Date de ressortie : 29 juin 2022

NOS ANNÉES SAUVAGES (1990) :

Une rêverie éveillée dont l’action se situe en 1960 de Hong-Kong jusqu’aux Philippines. Le cinéaste nous conte le destin d’un jeune bourgeois déraciné qui semble indifférent à la vie, et qui abuse sans scrupules de son charme sensuel auprès des femmes qu’ils rencontrent, tout en recherchant l’identité de sa vraie mère biologique. Wong Kar-wai, le magicien de l’image, livre une envoûtante mise en scène nonchalante mais virtuose et esthétique, avec des cadrages méticuleux, et où les dilatations temporelles renforcent les angoisses de son héros incapable d’aimer.

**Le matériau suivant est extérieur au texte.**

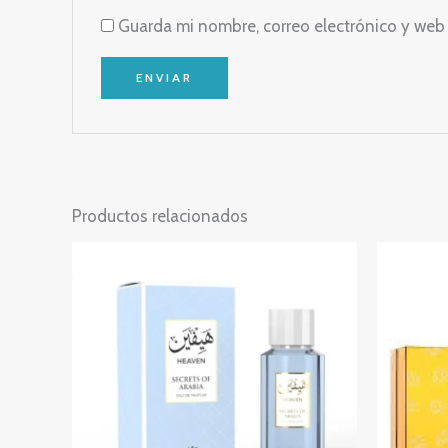
Guarda mi nombre, correo electrónico y web
Productos relacionados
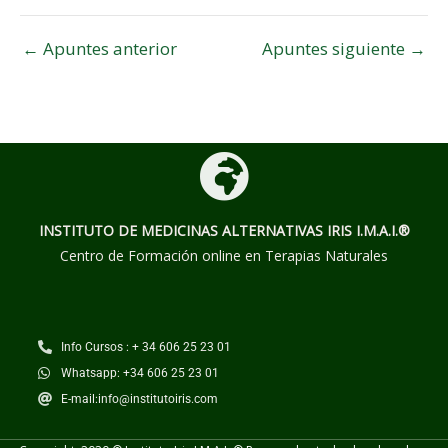
←
Apuntes anterior
Apuntes siguiente
→
INSTITUTO DE MEDICINAS ALTERNATIVAS
IRIS I.M.A.I.®
Centro de Formación online en Terapias Naturales
Info Cursos : + 34 606 25 23 01
Whatsapp: +34 606 25 23 01
E-mail:info@institutoiris.com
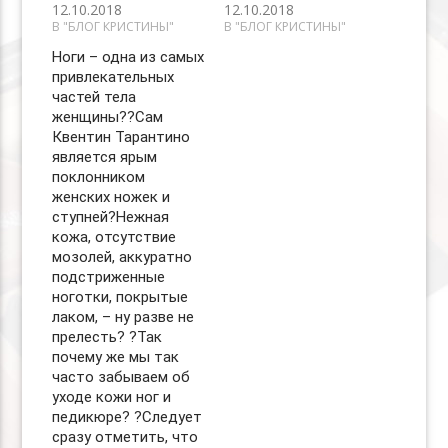
12.10.2018
12.10.2018
В "БЛОГ КРИСТИНЫ"
В "БЛОГ КРИСТИНЫ"
Ноги – одна из самых
привлекательных
частей тела
женщины??Сам
Квентин Тарантино
является ярым
поклонником
женских ножек и
ступней?Нежная
кожа, отсутствие
мозолей, аккуратно
подстриженные
ноготки, покрытые
лаком, – ну разве не
прелесть? ?Так
почему же мы так
часто забываем об
уходе кожи ног и
педикюре? ?Следует
сразу отметить, что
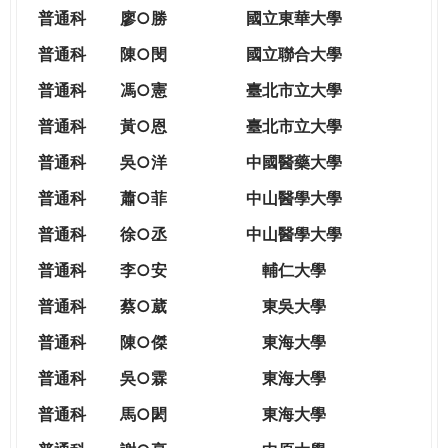
THE
普通科
廖○勝
國立東華大學
WORLD
TOMORROW
普通科
陳○閔
國立聯合大學
PUTTING
普通科
馮○憲
臺北市立大學
YOU
ON
普通科
黃○恩
臺北市立大學
THE
普
通科
吳○洋
中國醫藥大學
PATH
TO
普通科
蕭○菲
中山醫學大學
GLOBAL
普通科
徐○丞
中山醫學大學
CITIZENSHIP
普通科
李○安
輔仁大學
普通科
蔡○葳
東吳大學
普通科
陳○傑
東海大學
普通科
吳○霖
東海大學
普通科
馬○閎
東海大學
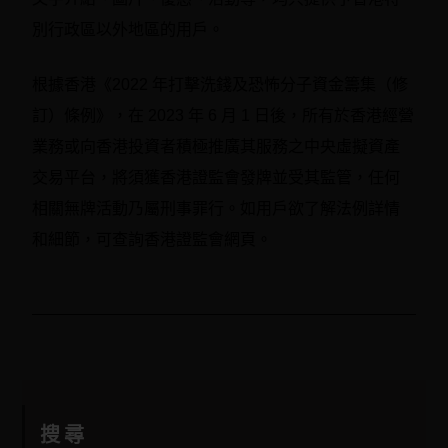
別行政區以外地區的用戶。
根據香港《2022 年打擊洗錢及恐怖分子資金籌集（修
訂）條例》，在 2023 年 6 月 1 日後，所有於香港經營
業務或向香港投資者積極推廣其服務之中央虛擬資產
交易平台，將須獲香港證監會發牌並受其監管，任何
相關無牌活動乃屬刑事罪行。如用戶欲了解法例詳情
和細節，可查詢香港證監會網頁。
搜尋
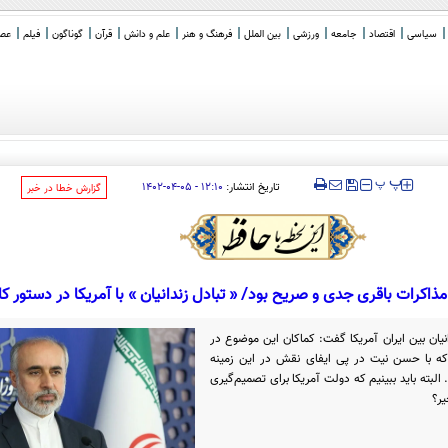
سیاسی
اقتصاد
جامعه
ورزشی
بین الملل
فرهنگ و هنر
علم و دانش
قرآن
گوناگون
فیلم
عصر 
های
_
‍‍‍ پ
پ
تاریخ انتشار:
۱۲:۱۰ - ۰۵-۰۴-۱۴۰۲
‌گزارش خطا در خبر
اکرات باقری جدی و صریح بود/ « تبادل زندانیان » با آمریکا در دستور ک
نیان بین ایران آمریکا گفت: کماکان این موضوع در
ه با حسن نیت در پی ایفای نقش در این زمینه
بته باید ببینیم که دولت آمریکا برای تصمیم‌گیری
یر؟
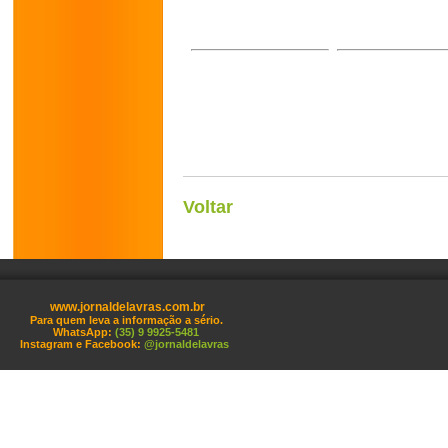
Voltar
www.jornaldelavras.com.br
Para quem leva a informação a sério.
WhatsApp:
(35) 9 9925-5481
Instagram e Facebook:
@jornaldelavras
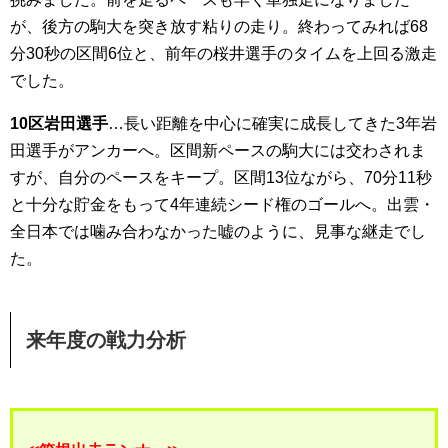
が、後方の駒大を突き放す粘りの走り。終わってみれば68
分30秒の区間6位と、前年の桜井選手のタイムを上回る激走
でした。
10区岩田選手
…長い距離を中心に確実に成長してきた3年岩
田選手がアンカーへ。区間新ペースの駒大には交わされま
すが、自分のペースをキープ。区間13位ながら、70分11秒
と十分な貯金をもって4年連続シード権のゴールへ。出雲・
全日本では噛み合わなかった嘘のように、見事な継走でし
た。
来年度の戦力分析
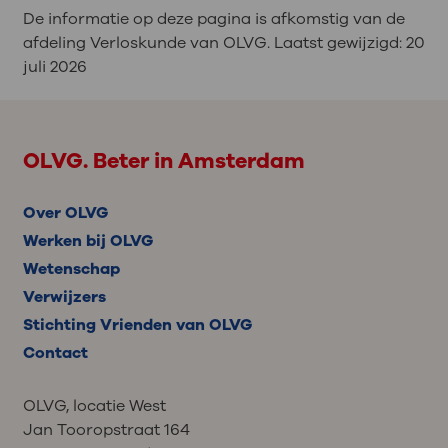
De informatie op deze pagina is afkomstig van de
afdeling Verloskunde van OLVG. Laatst gewijzigd:
20
juli 2026
OLVG. Beter in Amsterdam
Over OLVG
Werken bij OLVG
Wetenschap
Verwijzers
Stichting Vrienden van OLVG
Contact
OLVG, locatie West
Jan Tooropstraat 164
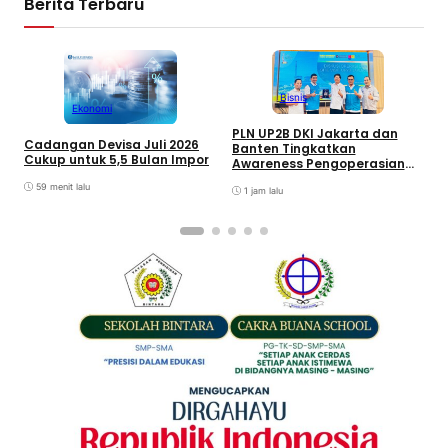
Berita Terbaru
Bisnis
Ekonomi
S
PLN UP2B DKI Jakarta dan
Cadangan Devisa Juli 2026
M
Banten Tingkatkan
Cukup untuk 5,5 Bulan Impor
T
Awareness Pengoperasian
P
PLTU Labuan untuk Perkuat
59 menit lalu
A
Keandalan Pasokan Listrik
1 jam lalu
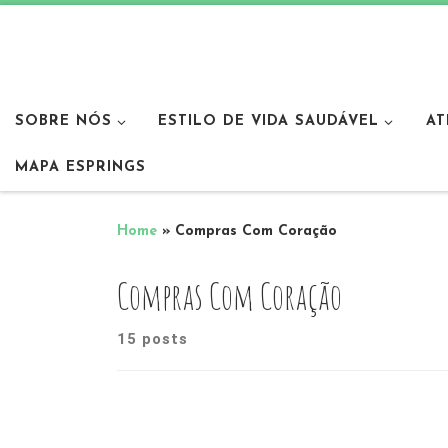
SOBRE NÓS
ESTILO DE VIDA SAUDÁVEL
AT
MAPA ESPRINGS
Home
»
Compras Com Coração
Compras Com Coração
15 posts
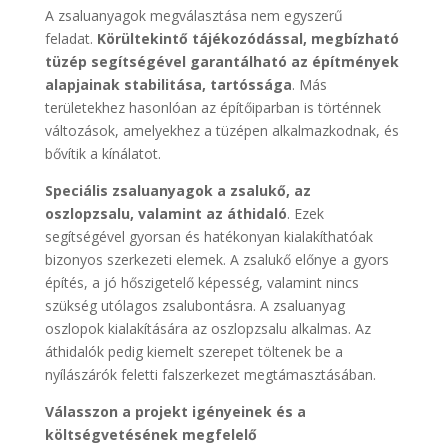
A zsaluanyagok megválasztása nem egyszerű
feladat.
Körültekintő tájékozódással, megbízható
tüzép segítségével garantálható az építmények
alapjainak stabilitása, tartóssága
. Más
területekhez hasonlóan az építőiparban is történnek
változások, amelyekhez a tüzépen alkalmazkodnak, és
bővítik a kínálatot.
Speciális zsaluanyagok a zsalukő, az
oszlopzsalu, valamint az áthidaló
. Ezek
segítségével gyorsan és hatékonyan kialakíthatóak
bizonyos szerkezeti elemek. A zsalukő előnye a gyors
építés, a jó hőszigetelő képesség, valamint nincs
szükség utólagos zsalubontásra. A zsaluanyag
oszlopok kialakítására az oszlopzsalu alkalmas. Az
áthidalók pedig kiemelt szerepet töltenek be a
nyílászárók feletti falszerkezet megtámasztásában.
Válasszon a projekt igényeinek és a
költségvetésének megfelelő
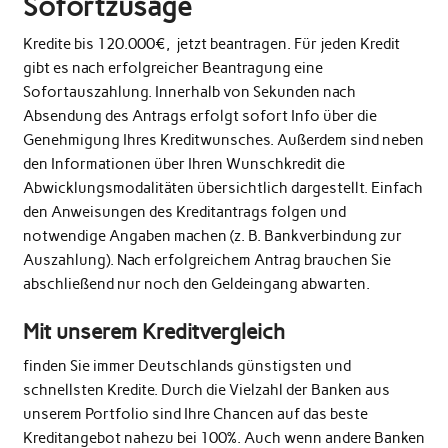
Sofortzusage
Kredite bis 120.000€, jetzt beantragen. Für jeden Kredit
gibt es nach erfolgreicher Beantragung eine
Sofortauszahlung. Innerhalb von Sekunden nach
Absendung des Antrags erfolgt sofort Info über die
Genehmigung Ihres Kreditwunsches. Außerdem sind neben
den Informationen über Ihren Wunschkredit die
Abwicklungsmodalitäten übersichtlich dargestellt. Einfach
den Anweisungen des Kreditantrags folgen und
notwendige Angaben machen (z. B. Bankverbindung zur
Auszahlung). Nach erfolgreichem Antrag brauchen Sie
abschließend nur noch den Geldeingang abwarten.
Mit unserem Kreditvergleich
finden Sie immer Deutschlands günstigsten und
schnellsten Kredite. Durch die Vielzahl der Banken aus
unserem Portfolio sind Ihre Chancen auf das beste
Kreditangebot nahezu bei 100%. Auch wenn andere Banken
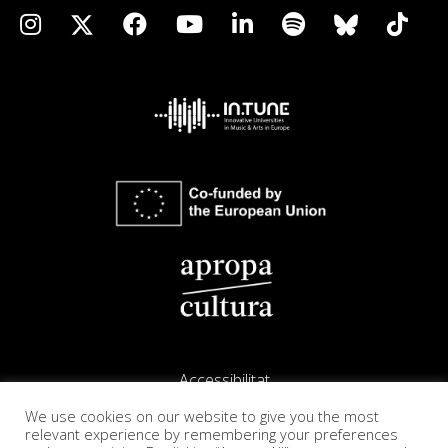
Accessibilitat
We use cookies on our website to give you the most
Avís legal
relevant experience by remembering your preferences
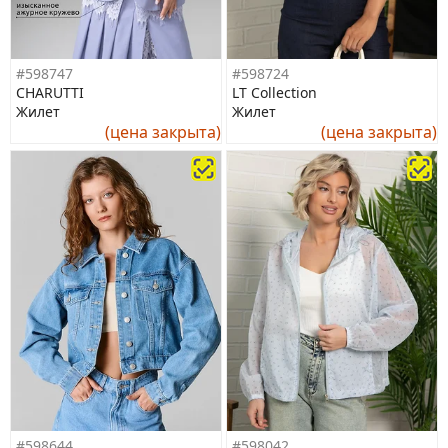
#598747
#598724
CHARUTTI
LT Collection
Жилет
Жилет
(цена закрыта)
(цена закрыта)
#598644
#598042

Ce premier volet de la « trilogie de l’amour » installe véritablement les fondations de In the Mood for Love (2000) et de 2046 (2004). Une fiction sous la forme d’une « histoire vraie de voyou » qui impose un peu plus son style sensuel et captivant. Un long métrage splendide, ensorcelé par un scénario évanescent, par des acteurs épatants (magnifiques Leslie Cheung, Jacky Cheung, Maggie Cheung, Andy Lau, Carina Lau), qui plus est accompagné par une délicieuse bande son mélancolique (notamment le morceau Perfidia de Xavier Cugat qui sera réutilisé au cœur de In the mood for love et 2046). Le réalisateur développe de manière hypnotique ce superbe ballet poétique, tendre et déchirant comme un tango, où le langage des corps se rajoute à la moiteur du climat. Une œuvre minutieuse, enivrante, un magnifique portrait de l’adolescence et de l’innocence perdue, qui permet à l’esprit du spectateur de quitter le bitume désenchanté pour s’envoler vers la forêt tropicale défilant par la fenêtre de ce train qui roule vers on ne sait où…

D’une terre à l’autre, avec Wong Kar-wai, l’envoûtement opère partout, et panse toujours si bien les blessures.